1/n What a stat!👌... Here’s another. In 1996, more than 7,400 companies were listed on U.S. stock exchanges; today, that figure is less than half...So what does that mean?...Well... https://twitter.com/andile_khumalo/status/1285229145497260036
2/n: Small companies are also staying private longer, preferring to raise venture capital or other private money rather than having to abide by more stringent regulatory requirements of public companies.
3/n: Merger and acquisition activity continues to shrink the number of public companies, too.

Also some investors believe the dwindling number of publicly traded companies and shares outstanding has helped boost blue-chip indexes
4/n When demand for stocks rises but the supply of shares available shrinks, that helps push stock prices higher...

Some would argue that it makes capital markets more efficient.
5/n vast majority of the stocks that have disappeared were small or microcap. They wouldn’t have had a major influence on the broader blue-chip indexes anyway, since most weight stocks by size rather than equally.
6/n The diminishing number of listed companies has affected the stock market in other ways.

E.g. The reliance on private capital has made it harder for stock investors to get exposure to younger companies that would have otherwise listed on an exchange quicker.
7/n In part, this also reflects the changing fortunes of the sectors in the South African economy, but there are other factors at play here too...

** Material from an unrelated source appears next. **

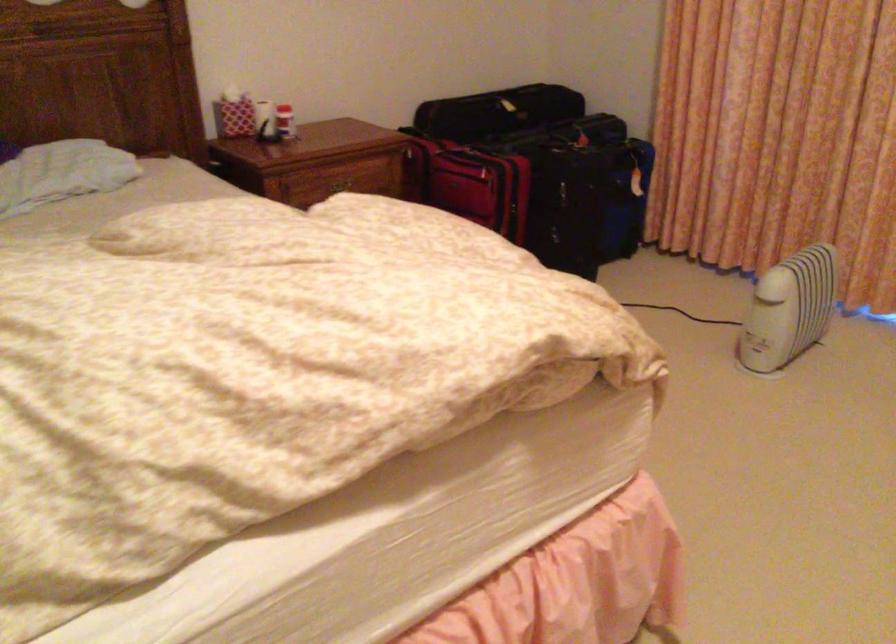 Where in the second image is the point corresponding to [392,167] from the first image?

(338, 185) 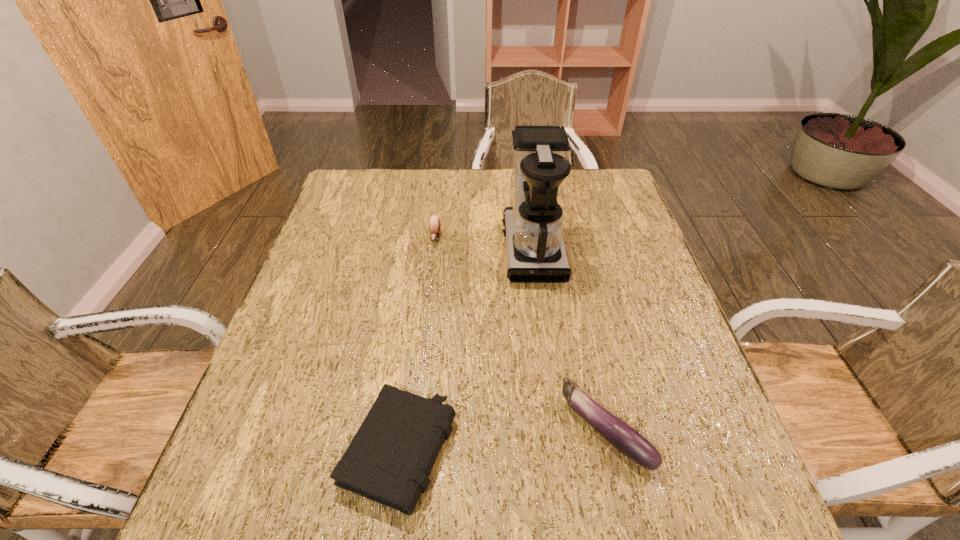 Locate an element on the screen. free spot between the escargot and the Bible is located at coordinates (418, 344).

These trends are instructive & speak to the changing nature of our economy and investment markets as well as...
8/n ...providing some insight into lost opportunities and offering some future lessons.

With investors & company management spooked by corruption & government policy post the 2009 Zuma administration election, they have looked to externalise their business & investment...
9/n South Africa’s economy de-industrialised. In 2006, manufacturing accounted for 16.3% of GDP. Today it accounts for just 12.5%. Increasingly the market no longer looks like the actual composition of the country’s economy.
10n over the past 10-15 years, the JSE has increasingly become an “externalised” exchange given the local political & economic environment.

This can be well seen in the nature of firms listed currently vs 1999.